C2FO Türkiye’nin Nakit Akışını Hızlandırıyor
“Türkiye’nin nakit akışını hızlandırmakta kararlıyız” diyen Serden Keçecioğlu, “C2FO, tedarikçilere, ihtiyaç duydukları anda alacaklarını tahsil etmelerine imkân sağlayan tamamen dijital bir platform sunuyor. Bugüne kadar 150 milyar doların üzerinde bir kaynağın tedarikçilere ve özellikle KOBİ’lere aktarılmasına aracılık eden C2FO, küresel ölçekte yılda 3 trilyon dolara yaklaşan fatura hacmini işleme alıyor. 2020’den bu yana ülkemizin büyük ölçekli kurumsal şirketleri geniş tedarik zincirlerine C2FO çözümünü sunuyorlar. İşletme sermayesi ihtiyaçlarını ölçümlediğimiz araştırmalarımızda Türkiye’ye daha geniş yer ayırarak, Türkiye’de ticaretin dinamiklerine ve finansmana erişim koşullarına ışık tutacağız” ifadesini kullandı.

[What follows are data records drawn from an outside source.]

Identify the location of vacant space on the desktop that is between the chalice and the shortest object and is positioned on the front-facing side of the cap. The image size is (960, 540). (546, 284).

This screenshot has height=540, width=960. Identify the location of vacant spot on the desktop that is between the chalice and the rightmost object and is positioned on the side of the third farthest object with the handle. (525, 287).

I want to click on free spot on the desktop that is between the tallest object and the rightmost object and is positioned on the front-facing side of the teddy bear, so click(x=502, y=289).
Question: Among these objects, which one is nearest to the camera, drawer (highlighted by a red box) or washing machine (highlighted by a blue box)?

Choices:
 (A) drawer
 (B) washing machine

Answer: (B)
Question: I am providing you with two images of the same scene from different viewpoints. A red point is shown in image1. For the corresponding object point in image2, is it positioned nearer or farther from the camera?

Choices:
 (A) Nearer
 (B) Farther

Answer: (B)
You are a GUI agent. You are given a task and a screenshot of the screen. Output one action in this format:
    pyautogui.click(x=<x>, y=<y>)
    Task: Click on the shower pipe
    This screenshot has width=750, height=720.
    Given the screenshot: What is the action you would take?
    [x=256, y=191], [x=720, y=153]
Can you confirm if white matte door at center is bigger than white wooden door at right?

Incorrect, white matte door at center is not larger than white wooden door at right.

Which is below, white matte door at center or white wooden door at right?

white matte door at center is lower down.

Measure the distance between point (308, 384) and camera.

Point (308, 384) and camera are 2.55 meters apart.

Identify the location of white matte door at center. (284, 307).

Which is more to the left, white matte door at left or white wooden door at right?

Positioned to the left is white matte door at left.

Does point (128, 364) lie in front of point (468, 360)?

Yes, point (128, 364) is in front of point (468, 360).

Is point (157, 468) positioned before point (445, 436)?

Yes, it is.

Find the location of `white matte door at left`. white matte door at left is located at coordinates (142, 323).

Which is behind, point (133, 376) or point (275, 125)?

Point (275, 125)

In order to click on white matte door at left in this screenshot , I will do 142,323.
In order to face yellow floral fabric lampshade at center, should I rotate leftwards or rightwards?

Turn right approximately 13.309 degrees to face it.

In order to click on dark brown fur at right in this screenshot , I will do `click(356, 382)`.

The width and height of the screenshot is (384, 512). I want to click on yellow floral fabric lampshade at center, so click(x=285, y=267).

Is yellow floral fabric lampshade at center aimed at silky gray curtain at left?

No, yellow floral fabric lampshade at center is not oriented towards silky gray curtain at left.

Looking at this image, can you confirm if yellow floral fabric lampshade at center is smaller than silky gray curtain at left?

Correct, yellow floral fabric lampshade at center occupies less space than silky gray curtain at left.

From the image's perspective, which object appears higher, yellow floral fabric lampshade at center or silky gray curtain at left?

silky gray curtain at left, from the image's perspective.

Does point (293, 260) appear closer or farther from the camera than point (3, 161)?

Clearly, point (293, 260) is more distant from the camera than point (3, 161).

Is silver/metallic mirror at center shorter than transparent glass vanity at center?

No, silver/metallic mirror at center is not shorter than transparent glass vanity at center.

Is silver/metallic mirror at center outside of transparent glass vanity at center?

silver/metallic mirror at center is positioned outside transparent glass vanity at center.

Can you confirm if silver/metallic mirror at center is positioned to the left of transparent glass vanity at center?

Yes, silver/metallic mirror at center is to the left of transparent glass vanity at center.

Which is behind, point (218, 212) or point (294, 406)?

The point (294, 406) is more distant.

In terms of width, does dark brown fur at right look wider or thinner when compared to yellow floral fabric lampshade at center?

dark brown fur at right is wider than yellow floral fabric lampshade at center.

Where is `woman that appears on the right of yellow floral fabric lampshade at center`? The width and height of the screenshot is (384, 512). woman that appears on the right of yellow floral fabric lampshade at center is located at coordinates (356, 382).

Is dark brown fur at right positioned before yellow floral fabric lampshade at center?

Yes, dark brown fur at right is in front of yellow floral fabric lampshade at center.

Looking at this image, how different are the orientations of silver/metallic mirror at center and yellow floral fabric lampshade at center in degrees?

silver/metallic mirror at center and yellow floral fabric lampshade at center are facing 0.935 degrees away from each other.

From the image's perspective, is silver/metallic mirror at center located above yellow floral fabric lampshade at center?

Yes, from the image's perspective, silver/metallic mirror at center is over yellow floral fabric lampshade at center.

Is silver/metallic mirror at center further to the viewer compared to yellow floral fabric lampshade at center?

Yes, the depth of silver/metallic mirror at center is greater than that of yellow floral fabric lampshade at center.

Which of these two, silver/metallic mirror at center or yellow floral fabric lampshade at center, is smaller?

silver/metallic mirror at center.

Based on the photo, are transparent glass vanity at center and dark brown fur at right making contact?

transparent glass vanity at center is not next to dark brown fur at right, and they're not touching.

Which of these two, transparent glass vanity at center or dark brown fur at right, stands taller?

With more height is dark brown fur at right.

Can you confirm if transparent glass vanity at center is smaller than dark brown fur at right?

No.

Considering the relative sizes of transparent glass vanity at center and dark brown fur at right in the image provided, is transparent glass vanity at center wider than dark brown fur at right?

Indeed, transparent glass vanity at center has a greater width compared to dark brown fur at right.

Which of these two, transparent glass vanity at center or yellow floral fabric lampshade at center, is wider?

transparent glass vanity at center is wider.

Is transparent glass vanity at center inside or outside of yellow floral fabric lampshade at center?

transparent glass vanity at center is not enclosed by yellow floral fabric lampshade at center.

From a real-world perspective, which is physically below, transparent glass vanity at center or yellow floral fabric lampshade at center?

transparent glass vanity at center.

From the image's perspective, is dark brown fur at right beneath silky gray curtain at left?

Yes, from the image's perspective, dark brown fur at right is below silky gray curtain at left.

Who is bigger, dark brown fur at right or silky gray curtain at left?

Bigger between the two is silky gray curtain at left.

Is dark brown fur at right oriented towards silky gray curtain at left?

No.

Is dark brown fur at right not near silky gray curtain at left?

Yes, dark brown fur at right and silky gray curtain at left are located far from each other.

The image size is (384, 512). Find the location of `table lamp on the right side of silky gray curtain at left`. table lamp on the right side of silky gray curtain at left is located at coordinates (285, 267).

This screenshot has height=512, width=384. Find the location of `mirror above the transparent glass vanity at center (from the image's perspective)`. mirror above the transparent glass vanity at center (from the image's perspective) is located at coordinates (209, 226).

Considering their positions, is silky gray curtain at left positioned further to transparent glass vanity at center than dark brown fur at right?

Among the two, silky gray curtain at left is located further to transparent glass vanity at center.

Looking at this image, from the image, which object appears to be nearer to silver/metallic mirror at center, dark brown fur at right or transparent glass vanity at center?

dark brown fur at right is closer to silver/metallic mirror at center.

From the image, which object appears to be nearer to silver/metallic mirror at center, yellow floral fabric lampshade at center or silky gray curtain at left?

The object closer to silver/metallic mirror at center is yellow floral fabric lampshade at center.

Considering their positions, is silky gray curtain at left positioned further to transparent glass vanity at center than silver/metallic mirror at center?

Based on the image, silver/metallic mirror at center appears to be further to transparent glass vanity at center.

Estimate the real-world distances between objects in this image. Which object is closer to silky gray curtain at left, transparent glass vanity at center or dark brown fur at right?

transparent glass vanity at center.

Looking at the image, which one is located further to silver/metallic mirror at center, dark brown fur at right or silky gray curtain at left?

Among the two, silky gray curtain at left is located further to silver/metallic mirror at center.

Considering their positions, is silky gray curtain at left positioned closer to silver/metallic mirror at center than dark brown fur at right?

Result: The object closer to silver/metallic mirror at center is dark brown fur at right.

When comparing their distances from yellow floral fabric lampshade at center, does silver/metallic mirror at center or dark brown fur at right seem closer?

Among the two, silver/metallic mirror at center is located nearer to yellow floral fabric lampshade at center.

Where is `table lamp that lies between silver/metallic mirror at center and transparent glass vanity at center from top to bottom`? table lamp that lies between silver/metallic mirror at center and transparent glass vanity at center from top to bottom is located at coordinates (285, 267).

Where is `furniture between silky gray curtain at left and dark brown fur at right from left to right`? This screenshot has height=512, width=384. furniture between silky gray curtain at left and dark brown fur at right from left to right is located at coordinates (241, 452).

Maliyet tüm dünyada birinci öncelik
Araştırmada dikkat çeken bazı sonuçlar şöyle oldu: Türkiye’de yüksek faizlerin finansmanla ilgili en büyük sıkıntı olduğunu yüzde 65’lik bir oranla teyit eden katılımcılar, azalan gelirlerin finansmana erişimi zorlaştırdığını ifade etti. Tüm dünyadan katılımcıların finansman sağlarken dikkat ettikleri ilk konu “maliyet” olarak öne çıktı. Dünyada ikinci öncelik “kredi limiti” iken, Türkiye’de ise “esneklik ve hız”, limitten daha önemli bir faktör olarak öne çıkarıldı. Araştırmada, Türkiye’deki tahsilat vadeleri ile ilgili çarpıcı bir sonuç dikkat çekti. Katılımcıların yüzde 58’i, faturaları vadelerinde tahsil edebildiklerini ifade ettiler ki, bu oran tüm ülkeler içinde en yüksek seviyeye işaret etti. Ancak yine katılımcıların yüzde 49’ü, müşterilerinin en az dörtte birinin artık daha uzun vadelerle çalıştığını belirtti ve bu oran, yüzde 34 ile en yakın ülke olan Çin’i geride bıraktı. Katılımcılar, “COVID-19 sonrası maliyetleriniz arttı mı?” sorusuna da yüzde 69 ile “Evet” yanıtını verdi.